The California government health agency First 5 was created to help “nurture and protect our most precious resource — our children.” As such, one of their programs aims to stop childhood obesity by reaching out to parents and educating them about proper nutrition.
The agency’s recent poster meant to show the dangers of sugary drinks, however, seems to have gone a bit too far, using Photoshop to make a healthy child look obese and drawing the ire of the public in the process.
In the image at the top, the original photo from First 5’s website is on the left, with the poster image now found all over California on the right.
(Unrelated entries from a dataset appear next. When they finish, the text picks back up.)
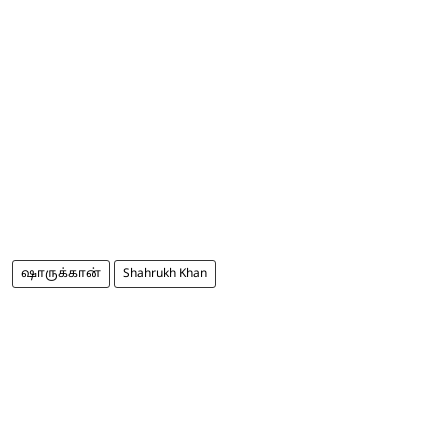
ஷாருக்கான்
Shahrukh Khan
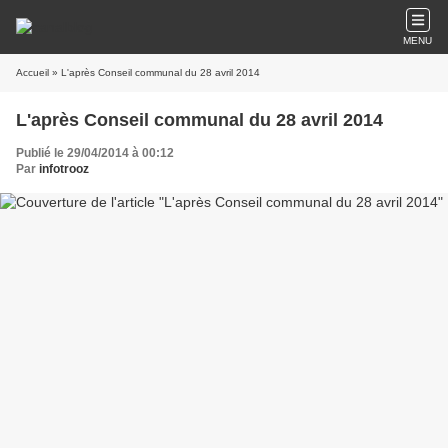
MENU
Accueil
» L'après Conseil communal du 28 avril 2014
L'après Conseil communal du 28 avril 2014
Publié le 29/04/2014 à 00:12
Par
infotrooz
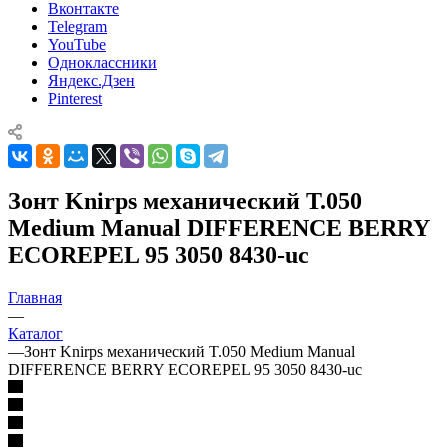
Вконтакте
Telegram
YouTube
Одноклассники
Яндекс.Дзен
Pinterest
Зонт Knirps механический T.050
Medium Manual DIFFERENCE BERRY
ECOREPEL 95 3050 8430-uc
Главная
—
Каталог
—
Зонт Knirps механический T.050 Medium Manual
DIFFERENCE BERRY ECOREPEL 95 3050 8430-uc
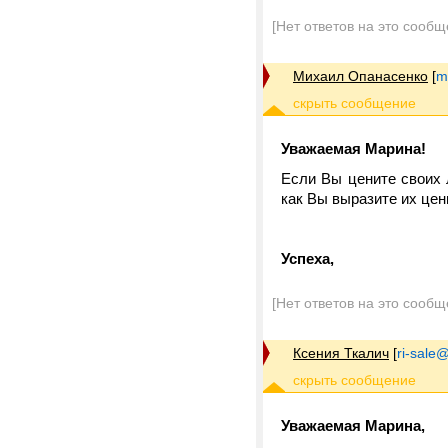
[Нет ответов на это сообщ
Михаил Опанасенко
[
m
Уважаемая Марина!
Если Вы цените своих 
как Вы выразите их цен
Успеха,
[Нет ответов на это сообщ
Ксения Ткалич
[
ri-sale@t
Уважаемая Марина,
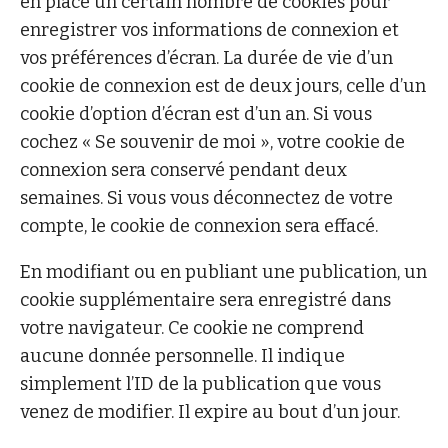
en place un certain nombre de cookies pour
enregistrer vos informations de connexion et
vos préférences d’écran. La durée de vie d’un
cookie de connexion est de deux jours, celle d’un
cookie d’option d’écran est d’un an. Si vous
cochez « Se souvenir de moi », votre cookie de
connexion sera conservé pendant deux
semaines. Si vous vous déconnectez de votre
compte, le cookie de connexion sera effacé.
En modifiant ou en publiant une publication, un
cookie supplémentaire sera enregistré dans
votre navigateur. Ce cookie ne comprend
aucune donnée personnelle. Il indique
simplement l’ID de la publication que vous
venez de modifier. Il expire au bout d’un jour.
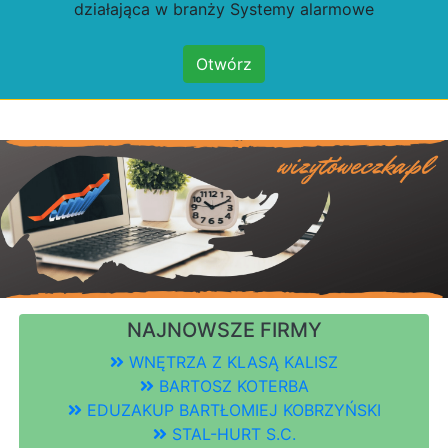
działająca w branży Systemy alarmowe
Otwórz
NAJNOWSZE FIRMY
WNĘTRZA Z KLASĄ KALISZ
BARTOSZ KOTERBA
EDUZAKUP BARTŁOMIEJ KOBRZYŃSKI
STAL-HURT S.C.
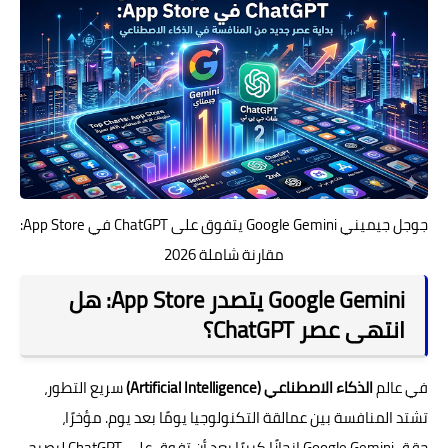
جوجل جيميني Google Gemini يتفوق على ChatGPT في App Store:
مقارنة شاملة 2026
Google Gemini يتصدر App Store: هل
انتهى عصر ChatGPT؟
في عالم
الذكاء الاصطناعي (Artificial Intelligence)
سريع التطور،
تشتد المنافسة بين عمالقة التكنولوجيا يومًا بعد يوم. مؤخرًا،
حقق
Google Gemini
إنجازًا كبيرًا بعد أن تفوق على
ChatGPT
ليصبح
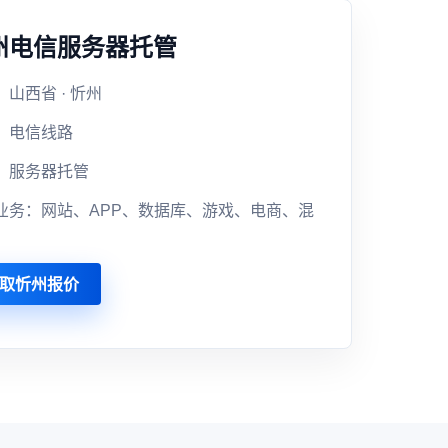
州电信服务器托管
山西省 · 忻州
：电信线路
：服务器托管
业务：网站、APP、数据库、游戏、电商、混
取忻州报价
The two were placed side by side by author Marilyn Wann, who wrote the book “FAT!SO? : Because You Don’t Have to Apologize for Your Size” and believes in a Health at Every Size approach.
Wann put together the side-by-side comparison and posted it on her Facebook and Tumblr alongside the message that “children deserve to be protected from this kind of damaging fearmongering. (And from creepy Photoshopping!).” Other sources are calling this technique “fat shaming,” and pointing out that this approach has never proved effective in battling obesity.
For their part, First 5 still believes they’re doing the right thing. Speaking with MSN, First 5 spokeswoman Lindsay Van Laningham explains that the ad “was intended to show parents the real-life consequences of obesity and what sugar can do to our children’s lives.”